An upcoming event at the Downtown branch of the St. Joseph Public Library has lead to online petitions, with citizens both supporting and reprimanding a decision to host a Drag Queen Story Hour at the facility.
The event, scheduled for 6 p.m. Tuesday, Sept. 10, is part of the library’s series titled “Celebrating All of Us.” The series already has included events focusing those in the community who deal with Down syndrome and vision and hearing impairments.
“All of these minorities are tax-paying members of the community, and we want to fully represent that tax base,” said Josh Swindler, a children’s librarian. “It’s really about highlighting these communities and celebrating the ways we’re different and celebrating the ways we’re the same.”

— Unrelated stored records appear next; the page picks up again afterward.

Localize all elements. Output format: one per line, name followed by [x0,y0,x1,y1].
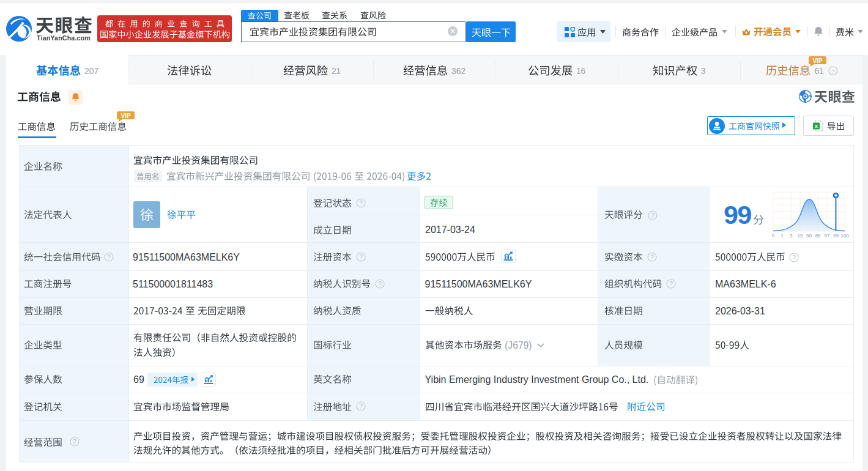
svg-text:97: 97 [824,233,829,239]
svg-text:3: 3 [790,233,793,239]
svg-text:?: ? [650,253,654,260]
svg-text:VIP: VIP [812,57,822,64]
svg-text:1: 1 [781,233,784,239]
svg-text:?: ? [669,280,673,287]
svg-text:x: x [815,122,818,129]
svg-text:?: ? [107,253,111,260]
svg-text:?: ? [359,200,363,207]
svg-text:?: ? [792,254,796,261]
svg-text:100: 100 [840,233,849,239]
svg-text:99: 99 [833,233,839,239]
svg-text:?: ? [651,212,655,218]
svg-text:85: 85 [815,233,821,239]
svg-text:50: 50 [806,233,812,239]
svg-text:0: 0 [772,233,775,239]
svg-text:15: 15 [797,233,803,239]
svg-text:?: ? [359,403,363,410]
svg-text:VIP: VIP [121,113,130,119]
svg-text:?: ? [831,67,835,74]
svg-text:?: ? [73,439,76,445]
svg-text:?: ? [378,280,382,287]
svg-text:?: ? [359,253,363,260]
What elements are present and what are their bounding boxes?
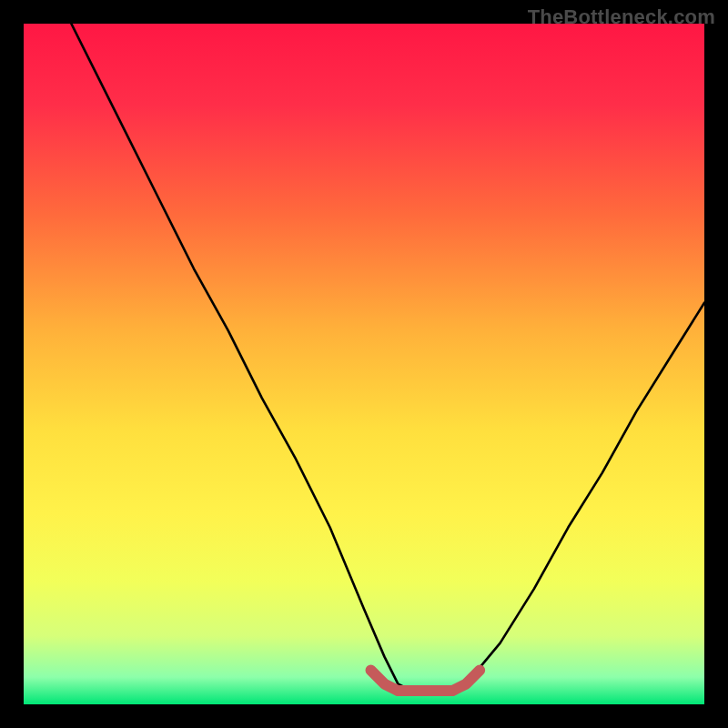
chart-frame: TheBottleneck.com bbox=[0, 0, 728, 728]
curve-layer bbox=[24, 24, 704, 704]
bottleneck-curve bbox=[71, 24, 704, 691]
highlight-band bbox=[370, 671, 480, 691]
watermark-text: TheBottleneck.com bbox=[528, 5, 715, 29]
plot-area bbox=[24, 24, 704, 704]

Shortly following the announcement that drag queen Vivian Versace would be reading and interacting with children at the library, an online petition was created titled “STOP Drag Queen Story Hour at St. Joseph Library!”
In the online petition, its creator said the event is a way for those in the LGBT community to push a lifestyle.

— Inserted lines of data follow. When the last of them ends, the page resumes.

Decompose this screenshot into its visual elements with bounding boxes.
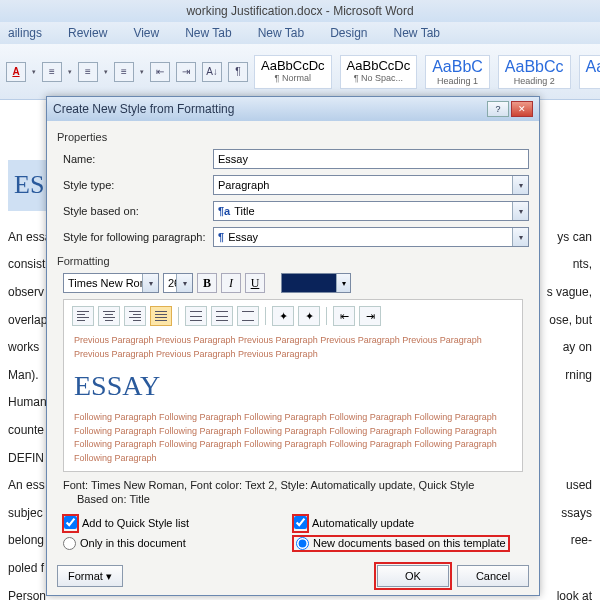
style-heading2[interactable]: AaBbCcHeading 2 xyxy=(498,55,571,89)
chevron-down-icon: ▾ xyxy=(336,274,350,292)
name-label: Name: xyxy=(63,153,213,165)
underline-button[interactable]: U xyxy=(245,273,265,293)
tab-new3[interactable]: New Tab xyxy=(394,26,440,40)
preview-prev-text: Previous Paragraph Previous Paragraph Pr… xyxy=(74,334,512,361)
properties-section: Properties xyxy=(57,131,529,143)
font-color-icon[interactable]: A xyxy=(6,62,26,82)
add-quickstyle-checkbox[interactable] xyxy=(64,516,77,529)
add-quickstyle-label: Add to Quick Style list xyxy=(82,517,189,529)
create-style-dialog: Create New Style from Formatting ? ✕ Pro… xyxy=(46,96,540,596)
help-button[interactable]: ? xyxy=(487,101,509,117)
type-label: Style type: xyxy=(63,179,213,191)
spacing-2-button[interactable] xyxy=(237,306,259,326)
dialog-title: Create New Style from Formatting xyxy=(53,102,234,116)
align-left-button[interactable] xyxy=(72,306,94,326)
bold-button[interactable]: B xyxy=(197,273,217,293)
pilcrow-icon: ¶ xyxy=(218,231,224,243)
font-size-combo[interactable]: ▾ xyxy=(163,273,193,293)
chevron-down-icon: ▾ xyxy=(512,202,528,220)
italic-button[interactable]: I xyxy=(221,273,241,293)
style-normal[interactable]: AaBbCcDc¶ Normal xyxy=(254,55,332,89)
increase-indent-icon[interactable]: ⇥ xyxy=(176,62,196,82)
following-select[interactable]: ¶Essay▾ xyxy=(213,227,529,247)
show-marks-icon[interactable]: ¶ xyxy=(228,62,248,82)
align-right-button[interactable] xyxy=(124,306,146,326)
spacing-1-button[interactable] xyxy=(185,306,207,326)
chevron-down-icon: ▾ xyxy=(512,228,528,246)
font-name-combo[interactable]: ▾ xyxy=(63,273,159,293)
tab-view[interactable]: View xyxy=(133,26,159,40)
tab-mailings[interactable]: ailings xyxy=(8,26,42,40)
spacing-15-button[interactable] xyxy=(211,306,233,326)
close-button[interactable]: ✕ xyxy=(511,101,533,117)
preview-heading: ESSAY xyxy=(74,361,512,411)
decrease-indent-icon[interactable]: ⇤ xyxy=(150,62,170,82)
based-on-select[interactable]: ¶aTitle▾ xyxy=(213,201,529,221)
space-before-button[interactable]: ✦ xyxy=(272,306,294,326)
bullets-icon[interactable]: ≡ xyxy=(42,62,62,82)
tab-design[interactable]: Design xyxy=(330,26,367,40)
formatting-section: Formatting xyxy=(57,255,529,267)
align-justify-button[interactable] xyxy=(150,306,172,326)
auto-update-label: Automatically update xyxy=(312,517,414,529)
preview-following-text: Following Paragraph Following Paragraph … xyxy=(74,411,512,465)
styles-gallery: AaBbCcDc¶ Normal AaBbCcDc¶ No Spac... Aa… xyxy=(254,55,600,89)
style-heading1[interactable]: AaBbCHeading 1 xyxy=(425,55,490,89)
ribbon-tabs: ailings Review View New Tab New Tab Desi… xyxy=(0,22,600,44)
chevron-down-icon: ▾ xyxy=(512,176,528,194)
style-description: Font: Times New Roman, Font color: Text … xyxy=(63,478,523,507)
name-input[interactable] xyxy=(213,149,529,169)
sort-icon[interactable]: A↓ xyxy=(202,62,222,82)
preview-pane: ✦ ✦ ⇤ ⇥ Previous Paragraph Previous Para… xyxy=(63,299,523,472)
multilevel-icon[interactable]: ≡ xyxy=(114,62,134,82)
only-this-doc-radio[interactable] xyxy=(63,537,76,550)
cancel-button[interactable]: Cancel xyxy=(457,565,529,587)
app-titlebar: working Justification.docx - Microsoft W… xyxy=(0,0,600,22)
tab-new1[interactable]: New Tab xyxy=(185,26,231,40)
style-heading3[interactable]: AaBbCcDHeading 3 xyxy=(579,55,600,89)
format-button[interactable]: Format ▾ xyxy=(57,565,123,587)
tab-review[interactable]: Review xyxy=(68,26,107,40)
pilcrow-icon: ¶a xyxy=(218,205,230,217)
indent-left-button[interactable]: ⇤ xyxy=(333,306,355,326)
space-after-button[interactable]: ✦ xyxy=(298,306,320,326)
align-center-button[interactable] xyxy=(98,306,120,326)
dropdown-icon[interactable]: ▾ xyxy=(32,68,36,76)
ribbon: A ▾ ≡▾ ≡▾ ≡▾ ⇤ ⇥ A↓ ¶ AaBbCcDc¶ Normal A… xyxy=(0,44,600,100)
only-this-doc-label: Only in this document xyxy=(80,537,186,549)
template-label: New documents based on this template xyxy=(313,537,506,549)
indent-right-button[interactable]: ⇥ xyxy=(359,306,381,326)
based-on-label: Style based on: xyxy=(63,205,213,217)
dialog-titlebar: Create New Style from Formatting ? ✕ xyxy=(47,97,539,121)
ok-button[interactable]: OK xyxy=(377,565,449,587)
following-label: Style for following paragraph: xyxy=(63,231,213,243)
style-nospacing[interactable]: AaBbCcDc¶ No Spac... xyxy=(340,55,418,89)
auto-update-checkbox[interactable] xyxy=(294,516,307,529)
font-color-picker[interactable]: ▾ xyxy=(281,273,351,293)
numbering-icon[interactable]: ≡ xyxy=(78,62,98,82)
template-radio[interactable] xyxy=(296,537,309,550)
style-type-select[interactable]: Paragraph▾ xyxy=(213,175,529,195)
tab-new2[interactable]: New Tab xyxy=(258,26,304,40)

“Public libraries have become a breeding ground for “Drag Queen Story Time” all over the country. This small percentage of the population has found a legal loophole to ensure they push their alternative lifestyles on our communities,” a post on the petition said. “This is a blatant attempt to push a sexual and pro-pedophilic agenda, using a public library and therefore public funds as the platform.”
The petition had more than 600 signatures as of 5 p.m. Monday. News-Press NOW attempted to reach the petition’s creator and several of those who signed it, but no one was willing to discuss it. A Facebook event encouraging signers confront the library board was deleted soon after requesting comment.
In response to the petition, City Councilman Brian Meyers created a petition titled “Support Drag Queen Story Hour,” which had around 1,300 signatures as of 5 p.m. Monday. Meyers said he was acting as a private citizen when he created the petition, and he wanted the library board to know there is support in the community for the event.
“The point is this: If you don’t like an event that is being held in public, then you don’t have to go to that event,” Meyers said. “If you don’t want your children exposed to something that goes against your moral principles, then don’t bring your children to them.”
Swindler said he is expecting citizens to attend the library board’s next meeting at 5 p.m. Tuesday, Aug. 27, at the East Hill Library, and he is willing to answer any questions that may arise.
“One of the hallmarks of libraries is that we don’t censor information,” Swindler said. “It’s really important to us that every voice be heard equally on this issue, even the ones who are in opposition to us.”